→ What you should do:
Read through the lines below for the string "this" and copy each one that has it.

→ Records provided:
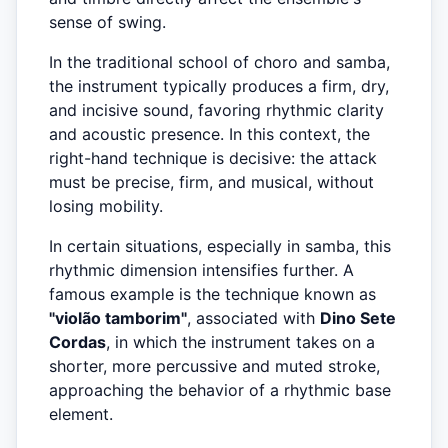
sense of swing.
In the traditional school of choro and samba,
the instrument typically produces a firm, dry,
and incisive sound, favoring rhythmic clarity
and acoustic presence. In this context, the
right-hand technique is decisive: the attack
must be precise, firm, and musical, without
losing mobility.
In certain situations, especially in samba, this
rhythmic dimension intensifies further. A
famous example is the technique known as
"violão tamborim"
, associated with
Dino Sete
Cordas
, in which the instrument takes on a
shorter, more percussive and muted stroke,
approaching the behavior of a rhythmic base
element.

→ Solution:
and acoustic presence. In this context, the
In certain situations, especially in samba, this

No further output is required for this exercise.